The James Webb Space Telescope just revealed the planet Neptune like you’ve never seen it before, an ethereal, glowing orb graced by a halo, hanging in a dark sea of stars.
The image, released by Wednesday, shows the usually cool blue Neptune glowing from within in infrared light, with its moons and seldom-seen rings — the halo — plainly visible again the black backdrop of space. It’s the best view of Neptune’s rings since Voyager 2 swung by the planet in 1989.
“It has been three decades since we last saw these faint, dusty rings, and this is the first time we’ve seen them in the infrared,” Heidi Hammel, a Neptune system expert and interdisciplinary scientist for Webb, said in a statement to Nasa.
Dr Hammel has been working on the Webb telescope project, with the expressed purpose of conducting observations of planets in our solar system, since 2002. A desire to explore the outer planets Neptune and Uranusare what led her to join what would become the Webb Telescope project 20 years ago, she told The Independent in a recent interview, and her reaction to the new photo, which she shared Wednesday on the social media site Twitter, was ebullient.
Nasa shared different versions of the Neptune image
A close up cropping the image focused on Neptune highlights just how much more the big, infrared Webb telescope can see by looking in the near-infrared wavelengths of light with a gigantic, space-based mirror. In addition to Neptune’s rings, six of the planet’s 14 moons are seen closely orbiting the planet: Galatea, Naiad, Thalassa, Despina, Proteus, and Larissa.
But the full image is even more striking, showing the relatively small glowing orb of Neptune against the vastness of space. The bright blue star to the upper left of Neptune is actually the planet’s moon Triton.
“Covered in a frozen sheen of condensed nitrogen, Triton reflects an average of 70 percent of the sunlight that hits it,” a Nasa blog on the image reads. “It far outshines Neptune in this image because the planet’s atmosphere is darkened by methane absorption at these near-infrared wavelengths.”
Neptune is the eighth and most distant planet of the Solar System, orbiting at an average 2.8 billion miles form the Sun, 30 times the distance of the Sun to the Earth, Neptune takes more than 164 years to complete a single orbit.
Considered an ice giant, Neptune is nevertheless composed largely of hydrogen and helium like the gas giants Jupiter and Saturn.
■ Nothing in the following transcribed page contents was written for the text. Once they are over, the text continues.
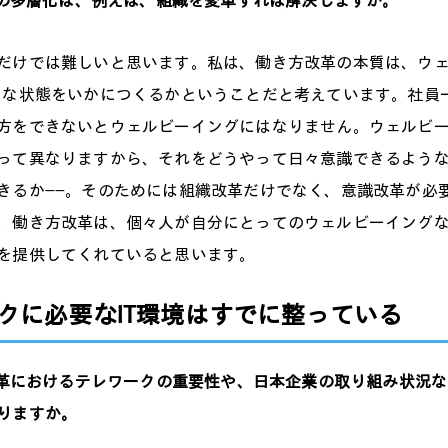
多層化は、例えば、組織を変革すれば解決しますか。
だけでは難しいと思います。私は、働き方改革の本質は、ウ
eing）な状態をいかにつくるかということだと考えています。社
方をできないとウェルビーイングにはなりません。ウェルビ
って異なりますから、それをどうやって日々意識できるよう
きるか――。そのためには組織改革だけでなく、意識改革が必
、働き方改革は、個々人が自分にとってのウェルビーイング
を提供してくれていると思います。
クに必要なIT環境はすでに整っている
におけるテレワークの重要性や、日本企業の取り組み状況な
りますか。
Neptune contains substantial amounts of methane as well, however, which along with other heavier elements gives the planet its blueish hue when viewed in visible light.
Webb took its image of Neptune using the space telescopes Near-Infrared Camera, or Nircam instrument, which highlights the warmth of light reflecting off of high altitude methane clouds, seen as the glowing spots on the planet’s disk in the image.
The Neptune image come right on the heels of the Webb telescope’s first observations of Mars, which included infrared images and spectrometry — measurements of the compounds in the Martian atmosphere based on the wavelengths of light the atmosphere absorbs — of the Red Planet.
Dr Hammel’s team plans to conduct more Solar System observations using Webb over the next year, including more observations of both Mars and Neptune, and studies of asteroids, and the gas giants Saturn, Jupiter and their moons.
“One very interesting and experimental program will be to use JWST to try to see the water plumes from Saturn’s moon Enceladus, and perhaps from Jupiter’s moon Europa,” Dr Hammel told The Independent in an interview.